Consumer Education Initiatives in Financial and Health Literacy. Opportunities to Synchronize Initiatives across Agencies and Initiatives


In this section, we provide a description of opportunities for coordinating initiatives and agencies to improve dissemination of initiatives and build on initiatives.

Link seemingly disparate programs to create a more holistic program. One current example of program linkage is HUDs Home Equity Conversion Program and AoAs Benefits Enrollment Centers initiative, which together provide financial counseling as part of benefits enrollment. In a similar manner, USDAs cooperative extensions and ACFs Head Start programs could work together to provide financial education at Head Start sites. The State Health Insurance Counseling and Assistance Programs (SHIPs), which provide counseling for Medicare beneficiaries, could be linked with other initiatives in order to help consumers facing financial challenges.

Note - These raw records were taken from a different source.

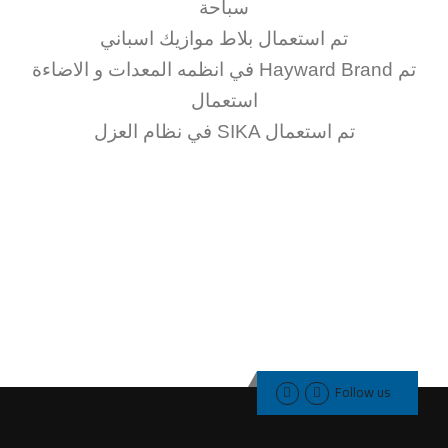
سباحة
تم استعمال بلاط موازيك اسباني
في انظمه المعدات و الاضاءة Hayward Brand تم
استعمال
في نظام العزل SIKA تم استعمال
Follow us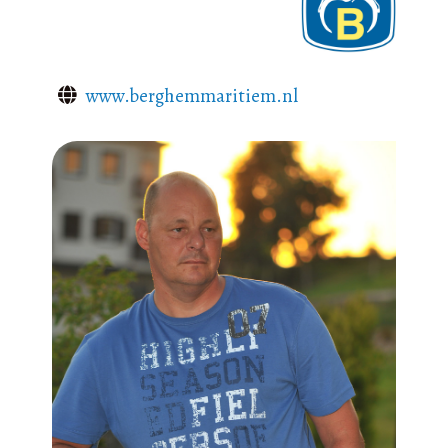
www.berghemmaritiem.nl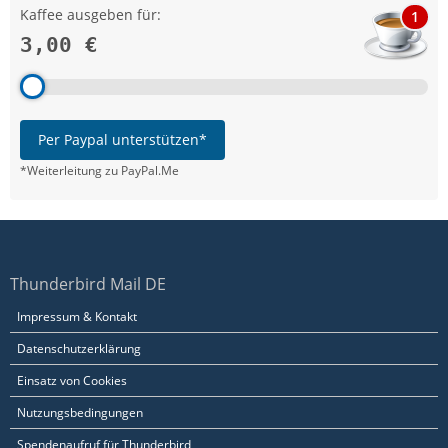
Kaffee ausgeben für:
1
3,00 €
Per Paypal unterstützen*
*Weiterleitung zu PayPal.Me
Thunderbird Mail DE
Impressum & Kontakt
Datenschutzerklärung
Einsatz von Cookies
Nutzungsbedingungen
Spendenaufruf für Thunderbird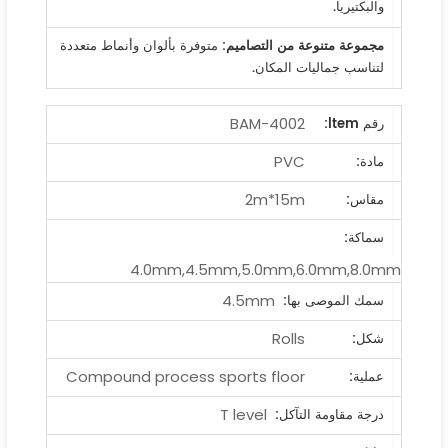
والبكتيريا.
مجموعة متنوعة من التصاميم
: متوفرة بألوان وأنماط متعددة
لتناسب جماليات المكان.
BAM-4002
رقم ltem:
PVC
مادة:
2m*15m
مقاس:
سماكة:
4.0mm,4.5mm,5.0mm,6.0mm,8.0mm
4.5mm
سمك الموصى بها:
Rolls
شكل:
Compound process sports floor
عملية:
T level
درجة مقاومة التآكل: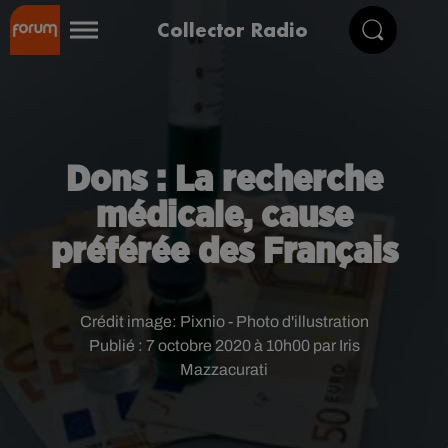
Collector Radio
Dons : La recherche
médicale, cause
préférée des Français
Crédit image:
Pixnio - Photo d'illustration
Publié : 7 octobre 2020 à 10h00 par Iris
Mazzacurati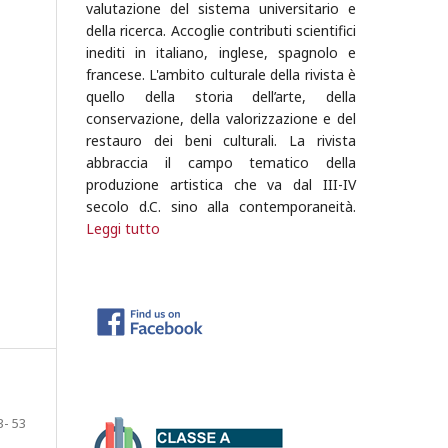
valutazione del sistema universitario e
della ricerca.
Accoglie contributi scientifici
inediti in italiano, inglese, spagnolo e
francese. L'ambito culturale della rivista è
quello della storia dell’arte, della
conservazione, della valorizzazione e del
restauro dei beni culturali. La rivista
abbraccia il campo tematico della
produzione artistica che va dal III-IV
secolo d.C. sino alla contemporaneità.
Leggi tutto
3- 53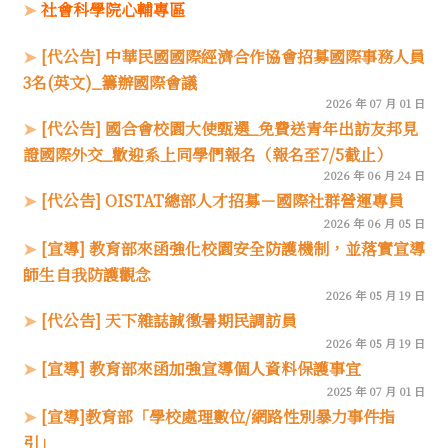
社會科學院心輔專區
[代公告] 中華民國國際經濟合作協會招募國際事務人員
3名(英文)_籌辦國際會議
2026 年 07 月 01 日
[代公告] 國合會校園大使甄選_免費送青年出訪友邦見
證國際外交_歡迎系上同學們報名（報名至7/5截止）
2026 年 06 月 24 日
[代公告] OISTAT總部人才招募－國際社群營運專員
2026 年 06 月 05 日
[宣導] 教育部來函強化校園安全防護機制，並落實宣導
師生自我防護觀念
2026 年 05 月 19 日
[代公告] 天下雜誌誠徵暑期民調訪員
2026 年 05 月 19 日
[宣導] 教育部來函加強宣導個人資料保護事宜
2025 年 07 月 01 日
[宣導]教育部「學校處理數位/網路性別暴力事件指
引」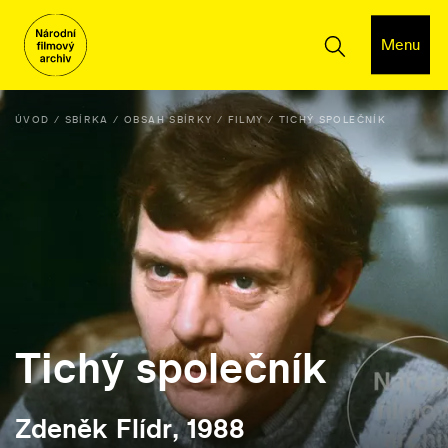
Menu
ÚVOD
SBÍRKA
OBSAH SBÍRKY
FILMY
TICHÝ SPOLEČNÍK
Tichý společník
Zdeněk Flídr, 1988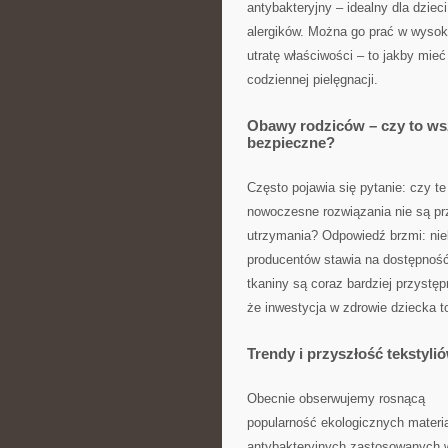
antybakteryjny – idealny dla dziec
alergików. Można go prać w wysok
utratę właściwości – to jakby mie
codziennej pielęgnacji.
Obawy rodziców – czy to ws
bezpieczne?
Często pojawia się pytanie: czy te
nowoczesne rozwiązania nie są prz
utrzymania? Odpowiedź brzmi: nie
producentów stawia na dostępność 
tkaniny są coraz bardziej przystę
że inwestycja w zdrowie dziecka to
Trendy i przyszłość tekstyli
Obecnie obserwujemy rosnącą
popularność ekologicznych materia
antybakteryjnych zastosowanych w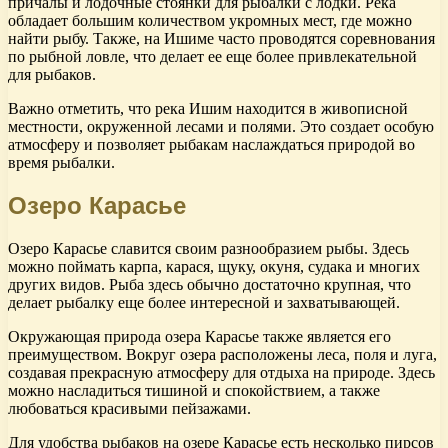
причалы и лодочные стоянки для рыбалки с лодки. Река
обладает большим количеством укромных мест, где можно
найти рыбу. Также, на Ишиме часто проводятся соревнования
по рыбной ловле, что делает ее еще более привлекательной
для рыбаков.
Важно отметить, что река Ишим находится в живописной
местности, окруженной лесами и полями. Это создает особую
атмосферу и позволяет рыбакам наслаждаться природой во
время рыбалки.
Озеро Карасье
Озеро Карасье славится своим разнообразием рыбы. Здесь
можно поймать карпа, карася, щуку, окуня, судака и многих
других видов. Рыба здесь обычно достаточно крупная, что
делает рыбалку еще более интересной и захватывающей.
Окружающая природа озера Карасье также является его
преимуществом. Вокруг озера расположены леса, поля и луга,
создавая прекрасную атмосферу для отдыха на природе. Здесь
можно насладиться тишиной и спокойствием, а также
любоваться красивыми пейзажами.
Для удобства рыбаков на озере Карасье есть несколько пирсов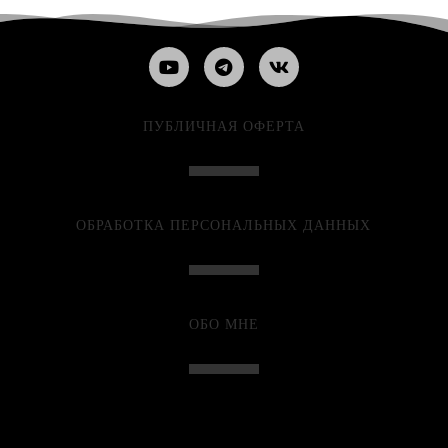
ПУБЛИЧНАЯ ОФЕРТА
ОБРАБОТКА ПЕРСОНАЛЬНЫХ ДАННЫХ
ОБО МНЕ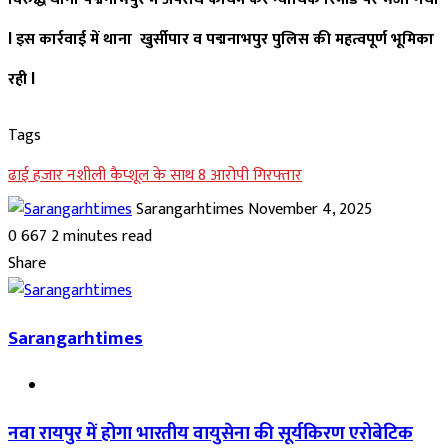
l इस कार्रवाई में थाना खुर्सीपार व पद्मनाभपुर पुलिस की महत्वपूर्ण भूमिका
रही l
Tags
ढाई हजार नशीली कैप्शूल के साथ 8 आरोपी गिरफ्तार
Send
Sarangarhtimes
November 4, 2025
an
0
667
2 minutes read
Facebook
Twitter
LinkedIn
Pinterest
Messenger
Messenger
WhatsApp
Telegram
email
Share
Facebook
Twitter
LinkedIn
Pinterest
Messenger
Messenger
WhatsApp
Telegram
Share
Print
via
Sarangarhtimes
Email
Website
नवा रायपुर में होगा भारतीय वायुसेना की सूर्यकिरण एरोबेटिक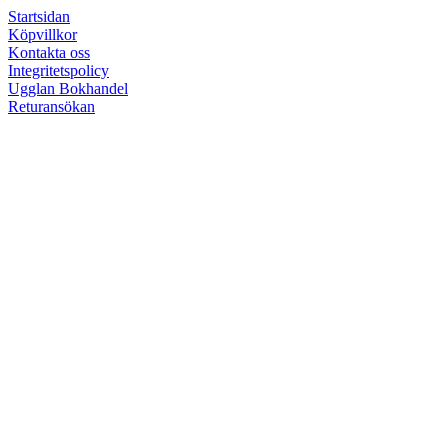
Startsidan
Köpvillkor
Kontakta oss
Integritetspolicy
Ugglan Bokhandel
Returansökan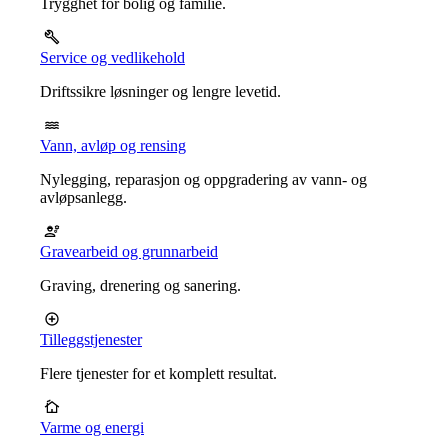
Trygghet for bolig og familie.
Service og vedlikehold
Driftssikre løsninger og lengre levetid.
Vann, avløp og rensing
Nylegging, reparasjon og oppgradering av vann- og
avløpsanlegg.
Gravearbeid og grunnarbeid
Graving, drenering og sanering.
Tilleggstjenester
Flere tjenester for et komplett resultat.
Varme og energi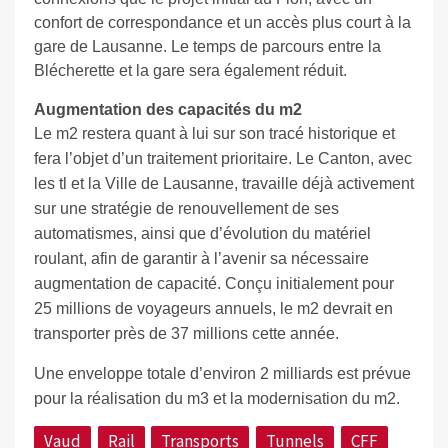
confort de correspondance et un accès plus court à la
gare de Lausanne. Le temps de parcours entre la
Blécherette et la gare sera également réduit.
Augmentation des capacités du m2
Le m2 restera quant à lui sur son tracé historique et
fera l’objet d’un traitement prioritaire. Le Canton, avec
les tl et la Ville de Lausanne, travaille déjà activement
sur une stratégie de renouvellement de ses
automatismes, ainsi que d’évolution du matériel
roulant, afin de garantir à l’avenir sa nécessaire
augmentation de capacité. Conçu initialement pour
25 millions de voyageurs annuels, le m2 devrait en
transporter près de 37 millions cette année.
Une enveloppe totale d’environ 2 milliards est prévue
pour la réalisation du m3 et la modernisation du m2.
Vaud
Rail
Transports
Tunnels
CFF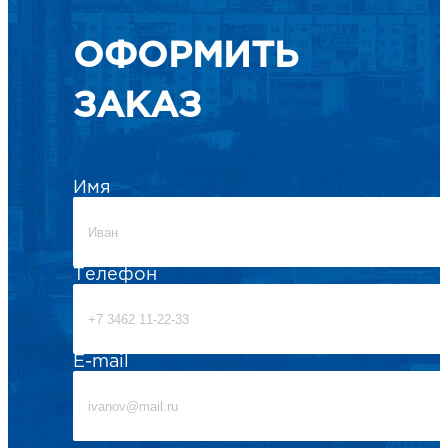
ОФОРМИТЬ
ЗАКАЗ
Имя
Телефон
E-mail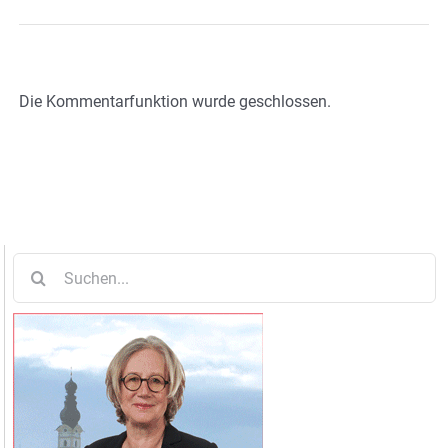
Die Kommentarfunktion wurde geschlossen.
Suche
nach: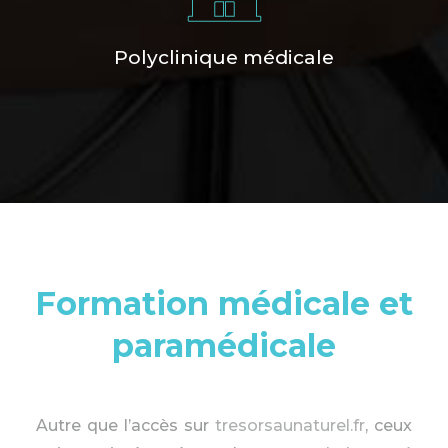
Polyclinique médicale
Formation médicale et
paramédicale
Autre que l’accès sur
tresorsaunaturel.fr
, ceux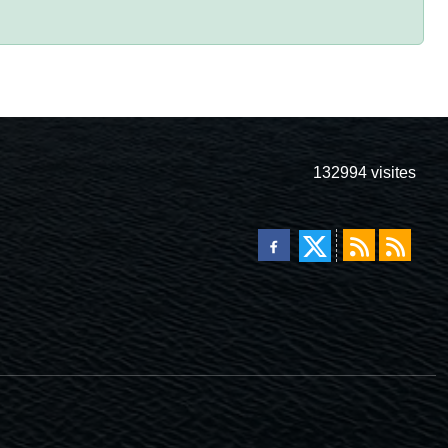
132994
visites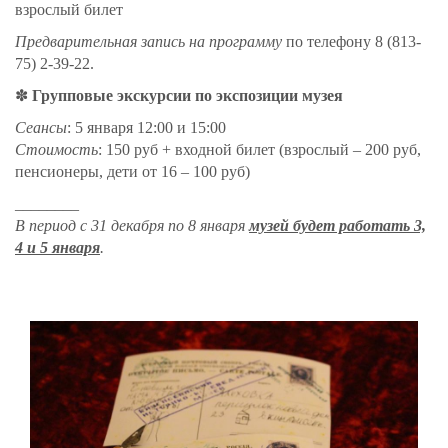
взрослый билет
Предварительная запись на программу
по телефону 8 (813-
75) 2-39-22.
✽
Групповые экскурсии по экспозиции музея
Сеансы
: 5 января 12:00 и 15:00
Стоимость
:
150 руб + входной билет (взрослый – 200 руб,
пенсионеры, дети от 16 – 100 руб)
________
В период с 31 декабря по 8 января
музей будет работать 3,
4 и 5 января
.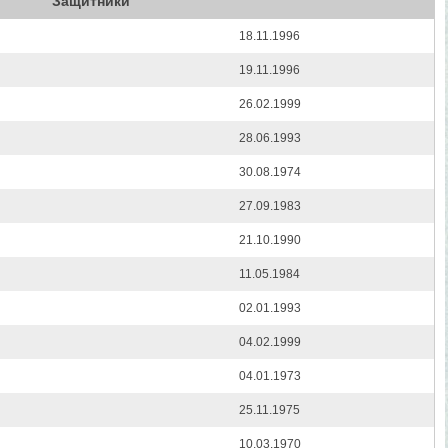
Защитники
18.11.1996
19.11.1996
26.02.1999
28.06.1993
30.08.1974
27.09.1983
21.10.1990
11.05.1984
02.01.1993
04.02.1999
04.01.1973
25.11.1975
10.03.1970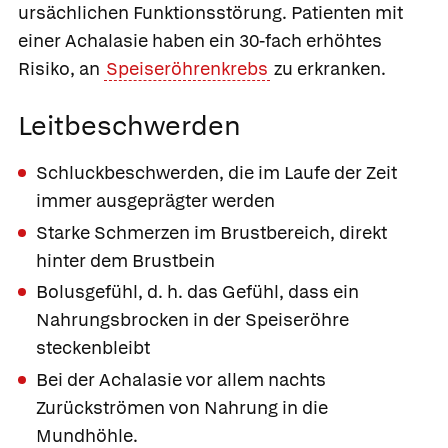
ursächlichen Funktionsstörung. Patienten mit
einer Achalasie haben ein 30-fach erhöhtes
Risiko, an
Speiseröhrenkrebs
zu erkranken.
Leitbeschwerden
Schluckbeschwerden, die im Laufe der Zeit
immer ausgeprägter werden
Starke Schmerzen im Brustbereich, direkt
hinter dem Brustbein
Bolusgefühl, d. h. das Gefühl, dass ein
Nahrungsbrocken in der Speiseröhre
steckenbleibt
Bei der Achalasie vor allem nachts
Zurückströmen von Nahrung in die
Mundhöhle.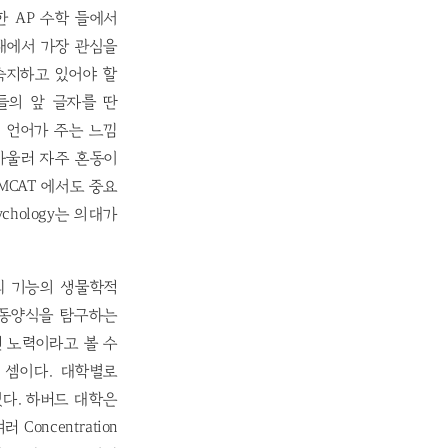
한 AP 수학 들에서
 의대에서 가장 관심을
숙지하고 있어야 할
h 과목들의 앞 글자를 딴
니 언어가 주는 느낌
아울러 자주 혼동이
 MCAT 에서도 중요
hology는 의대가
 뇌 기능의 생물학적
행동양식을 탐구하는
 노력이라고 볼 수
자인 셈이다. 대학별로
 있다. 하버드 대학은
 Concentration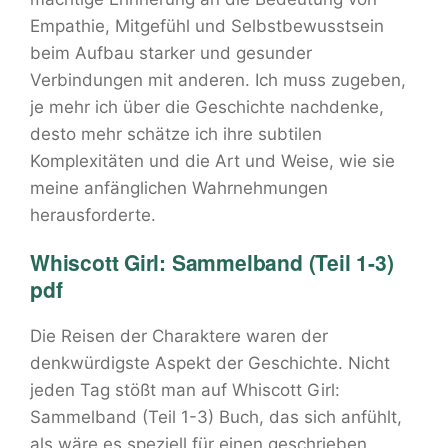
Empathie, Mitgefühl und Selbstbewusstsein
beim Aufbau starker und gesunder
Verbindungen mit anderen. Ich muss zugeben,
je mehr ich über die Geschichte nachdenke,
desto mehr schätze ich ihre subtilen
Komplexitäten und die Art und Weise, wie sie
meine anfänglichen Wahrnehmungen
herausforderte.
Whiscott Girl: Sammelband (Teil 1-3)
pdf
Die Reisen der Charaktere waren der
denkwürdigste Aspekt der Geschichte. Nicht
jeden Tag stößt man auf Whiscott Girl:
Sammelband (Teil 1-3) Buch, das sich anfühlt,
als wäre es speziell für einen geschrieben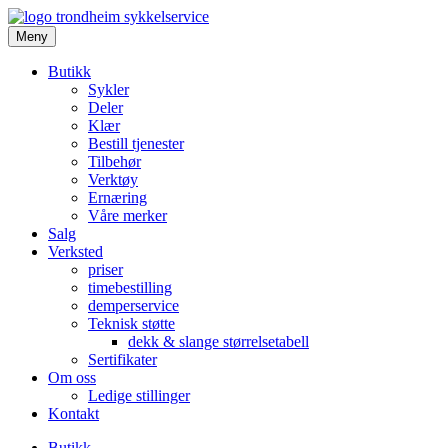
Meny
Butikk
Sykler
Deler
Klær
Bestill tjenester
Tilbehør
Verktøy
Ernæring
Våre merker
Salg
Verksted
priser
timebestilling
demperservice
Teknisk støtte
dekk & slange størrelsetabell
Sertifikater
Om oss
Ledige stillinger
Kontakt
Butikk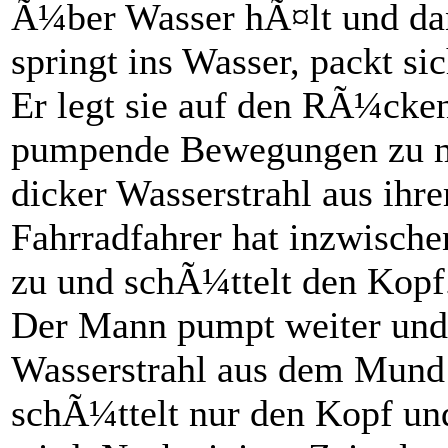
Ã¼ber Wasser hÃ¤lt und da
springt ins Wasser, packt sic
Er legt sie auf den RÃ¼cke
pumpende Bewegungen zu m
dicker Wasserstrahl aus ih
Fahrradfahrer hat inzwische
zu und schÃ¼ttelt den Kopf
Der Mann pumpt weiter und
Wasserstrahl aus dem Mund 
schÃ¼ttelt nur den Kopf und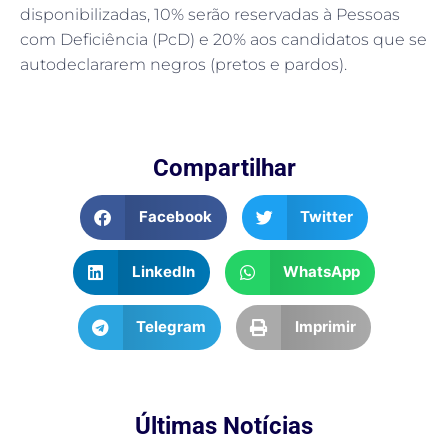
disponibilizadas, 10% serão reservadas à Pessoas
com Deficiência (PcD) e 20% aos candidatos que se
autodeclararem negros (pretos e pardos).
Compartilhar
Facebook
Twitter
LinkedIn
WhatsApp
Telegram
Imprimir
Últimas Notícias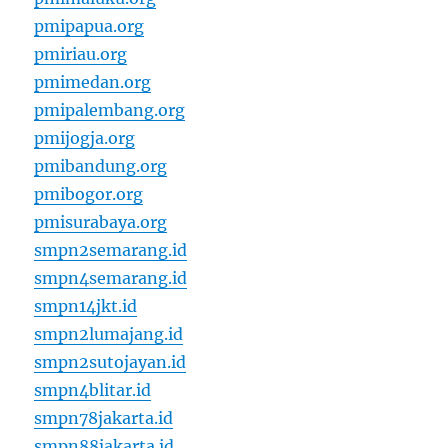
pmipapua.org
pmiriau.org
pmimedan.org
pmipalembang.org
pmijogja.org
pmibandung.org
pmibogor.org
pmisurabaya.org
smpn2semarang.id
smpn4semarang.id
smpn14jkt.id
smpn2lumajang.id
smpn2sutojayan.id
smpn4blitar.id
smpn78jakarta.id
smpn88jakarta.id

Imbed programs for older adults into programs for younger adults. The interviews suggested the need to incorporate financial education throughout the lifespan. Most financial education initiatives at the local level are aimed at people with disabilities or older adults, yet young people are disproportionately affected by poverty. For example, ACFs Head Start program and AoAs Aging Disability and Resource Centers could work together to provide education for parents of children at Head Start locations. Head Start could also work with AoAs NCBOE to provide benefits information to parents or incorporate WISER as an education initiative.

Provide critical information, as well as reminders, throughout the lifecycle, particularly at moments of significant life transitions. Many low-income Medicare beneficiaries remain unaware that they are eligible for the low-income subsidy, which would pay for a prescription drug benefit. Information that may substantially affect individuals needs to be disseminated and discussed. One method to disseminate this information is through common community-based organizations that already interact with low-income individuals. For example, traditional organizations include schools, senior centers, and food banks, but alternative organizations, such as state departments of motor vehicles, churches, or even hairdressers could be included. In addition, engaging individuals at key financial or health decision-making points, such as buying a first home or having a child, may motivate individuals to consider health and financial issues and ultimately make better decisions that will help them later in life.

Consider a single vehicle for managing information needs. There are several programs that seek to help consumers make sense of very confusing information, and it could be helpful to link these programs more effectively. For example, to obtain information on long-term care insurance and benefits there are SHIPs at the state level, Medicares toll-free line, the Social Security Administrations toll free line, AAAs, AoAs Aging and Disability Resource Centers, and AoAs Benefits Enrollment Centers, to name a few.